A lasting legacy of a decent human being.

Money as they keep telling us doesn't make you happy.

I live in an area where rich folk come to retire. It's sad seeing old men get
excited about surfing, snorkelling, SUPing, kitesurfing, rock climbing... you
guys could have been doing this 20 years ago, but you chased the big fat $$$
... I guess at the time it made them happy. Successful. I don't know. Is there
a real answer to the question?

------
ajcodez
I used to feel intense self imposed pressure to succeed financially. I have
yet to achieve that but I don’t think about the abstract concept of success
and “swimming pools of money” anymore. What changed for me was moving cities
and meeting new friends. It turns out I wasn’t happy with my life and making
lots of money seemed like the best escape to something better. If you feel
depressed I would recommend you expose yourself to new people by enrolling in
a program or starting a new job. You’re one friend or relationship away from a
life you wouldn’t trade for millions.

------
tachyoff
A little nihilism legitimately helps me. One day, the sun will expand and,
most likely, engulf the inner planets. Save for a few hunks of metal and
bursts of energy, all that was, is, and will be of earth will be incinerated,
and rather spectacularly, I might add.

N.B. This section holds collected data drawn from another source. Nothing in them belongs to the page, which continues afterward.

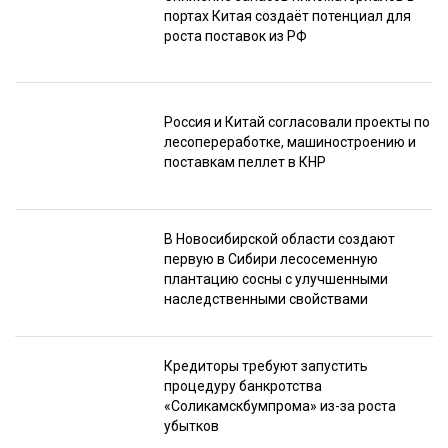
портах Китая создаёт потенциал для
роста поставок из РФ
Россия и Китай согласовали проекты по
лесопереработке, машиностроению и
поставкам пеллет в КНР
В Новосибирской области создают
первую в Сибири лесосеменную
плантацию сосны с улучшенными
наследственными свойствами
Кредиторы требуют запустить
процедуру банкротства
«Соликамскбумпрома» из-за роста
убытков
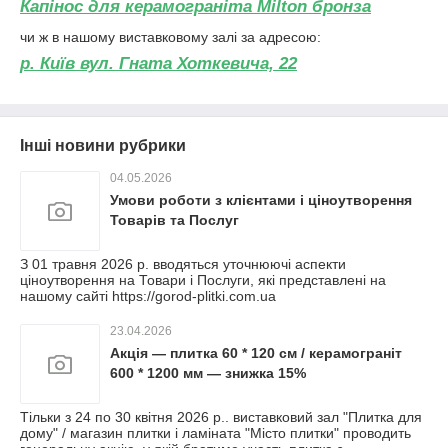
Капінос для керамограніта Milton бронза
чи ж в нашому виставковому залі за адресою:
р. Київ вул. Гната Хоткевича, 22
Інші новини рубрики
04.05.2026
Умови роботи з клієнтами і ціноутворення
Товарів та Послуг
З 01 травня 2026 р. вводяться уточнюючі аспекти
ціноутворення на Товари і Послуги, які представлені на
нашому сайті https://gorod-plitki.com.ua
23.04.2026
Акція — плитка 60 * 120 см / керамограніт
600 * 1200 мм — знижка 15%
Тільки з 24 по 30 квітня 2026 р.. виставковий зал "Плитка для
дому" / магазин плитки і ламіната "Місто плитки" проводить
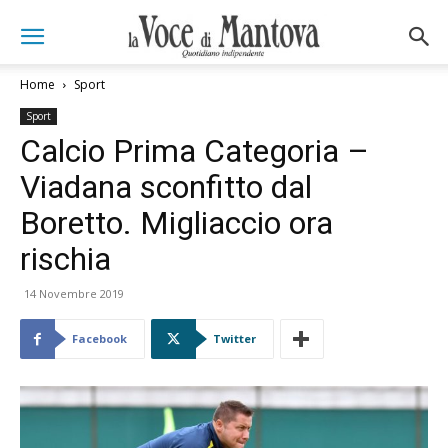
Home
Sport
Sport
Calcio Prima Categoria –
Viadana sconfitto dal
Boretto. Migliaccio ora
rischia
14 Novembre 2019
Facebook
Twitter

We’ll (most likely) be long gone by
then, but I find comfort recognizing that my life is but a short blip on the
cosmological timeline, and as such, I shouldn’t take life too seriously. Live
well, if you can. Be kind to others, love as much as possible, but remember,
as they say: you can’t take it with you.

------
ll931110
Right now I'm about to start my first job after college, and have been
struggling for a few months before (by some unrelated reasons). Now I find I
don't need trying to be successful for its own sake, I treat it as a journey
to find my own value. Instead of fixating on a single, true way to succeed
(which often depends on a lot of factors outside your control), I keep
multiple scenarios with "true" and "flexible" ending. While I will work for
the true ending, ending up at a flexible ending suffices.

------
cimmanom
Redefine "success" to center around fulfilling relationships and "enough to
live on without constantly worrying" instead of around money and possessions
and glory and adulation.

------
godot
I know this is easier said than done -- finding a significant other and having
a meaningful relationship.

Having someone you really love, that also love you back and give you support,
will get you through whatever failure you do and will go through.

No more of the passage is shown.